Anche il cambio, a quattro marce, è quello, a rapporti ravvicinati, della Lotus Elan e vengono modificate anche le sospensioni montando, al ponte rigido posteriore, molle elicoidali al posto delle balestre semiellittiche.

Omologata in Gruppo 2 a pochi mesi dal debutto si dimostra subito una rivale pericolosa per tutti: al primo traguardo si presenta dietro due Ford Galaxie 7.000 cc ma davanti alle Jaguar MK2 3.8.
Dopo di ciò divenne familiare l'immagine delle Cortina Lotus in uscita di curva, spesso davanti a tutti, con la ruota anteriore interna sollevata da terra, al suo volante c'erano spesso campioni del calibro di Jim Clark, Graham Hill, Jackie Stewart mentre il suo più assiduo interprete fu Sir John Whitmore con il suo esemplare rosso a bande oro (normalmente sono bianche con bande verdi).
Meno eclatanti le prestazioni nei rally a causa di un'affidabilità non ottimale in condizioni così severe: risultati più che dignitosi ma niente a che vedere con le prestazioni della Escort Twin Cam: la sua discendente.

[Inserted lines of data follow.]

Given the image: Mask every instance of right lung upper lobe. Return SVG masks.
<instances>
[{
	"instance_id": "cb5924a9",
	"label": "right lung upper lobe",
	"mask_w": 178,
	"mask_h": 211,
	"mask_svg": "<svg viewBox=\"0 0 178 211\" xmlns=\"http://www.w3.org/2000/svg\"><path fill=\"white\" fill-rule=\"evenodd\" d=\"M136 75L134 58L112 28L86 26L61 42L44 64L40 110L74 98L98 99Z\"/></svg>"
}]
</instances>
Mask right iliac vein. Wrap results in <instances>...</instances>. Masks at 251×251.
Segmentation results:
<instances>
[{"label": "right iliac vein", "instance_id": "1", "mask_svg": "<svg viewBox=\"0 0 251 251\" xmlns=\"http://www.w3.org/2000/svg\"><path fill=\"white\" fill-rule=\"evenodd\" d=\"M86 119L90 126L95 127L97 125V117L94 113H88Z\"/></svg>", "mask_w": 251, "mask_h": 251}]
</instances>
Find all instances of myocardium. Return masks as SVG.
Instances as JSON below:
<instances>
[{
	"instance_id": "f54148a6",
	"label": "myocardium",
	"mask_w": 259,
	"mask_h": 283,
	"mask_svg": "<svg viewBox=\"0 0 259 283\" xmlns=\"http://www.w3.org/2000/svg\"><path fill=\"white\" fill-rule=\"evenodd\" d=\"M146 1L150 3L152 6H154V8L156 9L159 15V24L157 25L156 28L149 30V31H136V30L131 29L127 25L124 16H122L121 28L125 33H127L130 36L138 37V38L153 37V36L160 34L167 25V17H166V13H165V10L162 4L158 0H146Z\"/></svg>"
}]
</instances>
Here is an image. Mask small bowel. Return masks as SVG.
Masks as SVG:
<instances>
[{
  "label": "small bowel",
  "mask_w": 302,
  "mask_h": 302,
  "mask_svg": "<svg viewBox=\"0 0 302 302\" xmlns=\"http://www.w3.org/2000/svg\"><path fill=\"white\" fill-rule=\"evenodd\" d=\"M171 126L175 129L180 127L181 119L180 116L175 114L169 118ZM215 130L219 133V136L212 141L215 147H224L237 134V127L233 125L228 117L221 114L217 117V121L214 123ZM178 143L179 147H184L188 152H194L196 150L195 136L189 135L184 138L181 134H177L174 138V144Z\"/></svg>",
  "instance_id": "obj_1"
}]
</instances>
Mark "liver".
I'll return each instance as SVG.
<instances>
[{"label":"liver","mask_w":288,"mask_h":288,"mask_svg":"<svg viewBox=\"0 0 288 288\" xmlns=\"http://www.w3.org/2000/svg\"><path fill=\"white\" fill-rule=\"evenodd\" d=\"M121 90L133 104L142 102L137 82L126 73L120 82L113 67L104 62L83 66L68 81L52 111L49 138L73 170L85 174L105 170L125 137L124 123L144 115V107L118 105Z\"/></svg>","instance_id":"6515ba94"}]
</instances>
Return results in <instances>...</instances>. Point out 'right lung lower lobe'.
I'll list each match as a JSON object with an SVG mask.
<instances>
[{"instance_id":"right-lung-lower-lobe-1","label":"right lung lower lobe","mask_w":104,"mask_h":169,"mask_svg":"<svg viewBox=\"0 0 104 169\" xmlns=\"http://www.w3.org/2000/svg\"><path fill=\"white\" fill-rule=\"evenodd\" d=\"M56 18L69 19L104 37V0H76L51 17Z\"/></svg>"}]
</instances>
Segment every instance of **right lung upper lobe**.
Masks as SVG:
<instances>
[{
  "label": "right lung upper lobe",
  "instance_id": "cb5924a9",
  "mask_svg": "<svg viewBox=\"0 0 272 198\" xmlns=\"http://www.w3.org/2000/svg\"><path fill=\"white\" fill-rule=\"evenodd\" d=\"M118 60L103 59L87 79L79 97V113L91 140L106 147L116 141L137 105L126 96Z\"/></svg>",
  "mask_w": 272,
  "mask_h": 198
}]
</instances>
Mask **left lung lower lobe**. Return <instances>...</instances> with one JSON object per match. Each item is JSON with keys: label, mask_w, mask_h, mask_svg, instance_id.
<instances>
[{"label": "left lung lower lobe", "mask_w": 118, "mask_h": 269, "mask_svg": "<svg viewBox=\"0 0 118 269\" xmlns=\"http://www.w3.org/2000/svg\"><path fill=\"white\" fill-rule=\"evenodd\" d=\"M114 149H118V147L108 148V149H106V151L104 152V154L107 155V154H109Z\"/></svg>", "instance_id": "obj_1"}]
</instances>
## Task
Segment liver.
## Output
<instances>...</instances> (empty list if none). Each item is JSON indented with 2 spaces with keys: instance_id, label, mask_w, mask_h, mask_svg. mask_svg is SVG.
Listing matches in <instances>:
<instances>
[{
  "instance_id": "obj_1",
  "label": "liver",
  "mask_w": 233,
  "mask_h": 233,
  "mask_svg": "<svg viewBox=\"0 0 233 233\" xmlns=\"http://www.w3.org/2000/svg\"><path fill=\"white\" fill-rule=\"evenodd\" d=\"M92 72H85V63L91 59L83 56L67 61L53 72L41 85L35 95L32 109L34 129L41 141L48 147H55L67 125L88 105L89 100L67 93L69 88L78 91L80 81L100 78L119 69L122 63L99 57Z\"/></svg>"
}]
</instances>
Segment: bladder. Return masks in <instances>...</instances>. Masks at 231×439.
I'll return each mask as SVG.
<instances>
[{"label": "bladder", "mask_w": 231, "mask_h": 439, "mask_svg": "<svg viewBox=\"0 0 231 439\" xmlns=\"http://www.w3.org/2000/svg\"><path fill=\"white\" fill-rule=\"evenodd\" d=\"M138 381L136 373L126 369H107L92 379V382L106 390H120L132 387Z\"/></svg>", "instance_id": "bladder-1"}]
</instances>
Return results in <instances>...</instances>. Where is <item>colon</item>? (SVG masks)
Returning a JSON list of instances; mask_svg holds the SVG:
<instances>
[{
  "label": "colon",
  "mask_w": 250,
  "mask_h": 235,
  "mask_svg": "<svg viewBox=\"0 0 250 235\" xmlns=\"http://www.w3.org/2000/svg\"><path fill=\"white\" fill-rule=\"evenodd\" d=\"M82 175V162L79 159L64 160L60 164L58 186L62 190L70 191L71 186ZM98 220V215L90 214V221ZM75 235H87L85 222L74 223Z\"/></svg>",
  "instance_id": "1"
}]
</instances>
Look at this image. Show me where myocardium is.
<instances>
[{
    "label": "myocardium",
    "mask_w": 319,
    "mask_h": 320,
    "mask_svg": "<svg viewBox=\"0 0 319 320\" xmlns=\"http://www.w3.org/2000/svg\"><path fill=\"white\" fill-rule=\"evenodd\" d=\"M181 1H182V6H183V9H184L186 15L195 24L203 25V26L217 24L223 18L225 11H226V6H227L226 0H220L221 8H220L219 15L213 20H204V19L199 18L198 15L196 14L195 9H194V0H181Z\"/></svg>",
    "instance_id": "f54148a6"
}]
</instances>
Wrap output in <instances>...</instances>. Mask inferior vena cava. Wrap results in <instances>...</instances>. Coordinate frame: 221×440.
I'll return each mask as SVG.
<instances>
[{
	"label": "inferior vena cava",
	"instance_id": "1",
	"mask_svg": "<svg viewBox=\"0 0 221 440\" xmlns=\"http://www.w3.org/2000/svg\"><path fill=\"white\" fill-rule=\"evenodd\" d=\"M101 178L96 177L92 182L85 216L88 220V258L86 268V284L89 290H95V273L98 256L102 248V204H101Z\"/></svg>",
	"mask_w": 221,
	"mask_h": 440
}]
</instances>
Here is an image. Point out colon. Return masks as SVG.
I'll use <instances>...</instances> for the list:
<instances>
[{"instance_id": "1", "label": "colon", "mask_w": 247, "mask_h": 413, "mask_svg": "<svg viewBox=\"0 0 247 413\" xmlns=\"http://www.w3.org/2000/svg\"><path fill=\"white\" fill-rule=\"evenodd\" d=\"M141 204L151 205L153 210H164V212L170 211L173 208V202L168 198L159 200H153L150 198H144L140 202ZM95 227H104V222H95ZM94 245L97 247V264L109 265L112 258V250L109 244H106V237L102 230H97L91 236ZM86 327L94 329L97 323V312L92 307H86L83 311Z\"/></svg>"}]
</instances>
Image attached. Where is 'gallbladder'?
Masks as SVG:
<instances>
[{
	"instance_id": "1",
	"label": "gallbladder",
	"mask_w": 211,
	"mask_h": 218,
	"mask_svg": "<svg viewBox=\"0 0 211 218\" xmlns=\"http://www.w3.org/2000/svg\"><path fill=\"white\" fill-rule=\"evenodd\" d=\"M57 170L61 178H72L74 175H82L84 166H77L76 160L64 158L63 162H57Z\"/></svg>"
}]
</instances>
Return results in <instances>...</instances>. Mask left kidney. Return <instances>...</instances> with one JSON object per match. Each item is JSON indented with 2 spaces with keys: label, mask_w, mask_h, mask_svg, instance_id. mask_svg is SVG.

Dopo un moderato 'face lifting' nel 1964 e l'adozione di un più morbido cambio Ford nel 1965, la Lotus Cortina, stradale e da corsa, diventa MK II nel 1967 ed è, totalmente, un'altra macchina: più voluminosa e meno leggera viene costruita non più dalla Lotus ma in casa della Ford, a Dagenham, accanto alla linea dedicata alla meno aggressiva Cortina GT.
Anche l'allestimento della carrozzeria diventa simile a quello della GT: la gamma colori si amplia, le bande laterali, pur oggi onnipresenti, diventano un optional e le differenze si concentrano nella calandra, che diventa nera, nelle ruote a canale allargato e negli stemmi Lotus sui parafanghi posteriori ed accanto alla targa. Internamente una bellissima batteria di strumenti secondari a centro plancia, condivisa con la GT, sottolinea il carattere sportivo della vettura; mantenuto invariato grazie a tre provvidenziali cavalli aggiuntivi sviluppati dal motore che riescono a compensare l'aggravio di peso della nuova scocca.

Forse, tutto sommato, la MK II, rimasta in produzione fino al 1970, è addirittura una macchina più valida della MK I ma il fascino, quello no: rimane prerogativa della seconda come anche i risultati sportivi, nemmeno lontanamente paragonabili; e le valutazioni rispecchiano fedelmente tale stato di cose: 45.000 Euro per la MK I; 22.000 per la MK II.
Ancora due ottimi acquisti ma, mai come in questo caso: occhio ai falsi!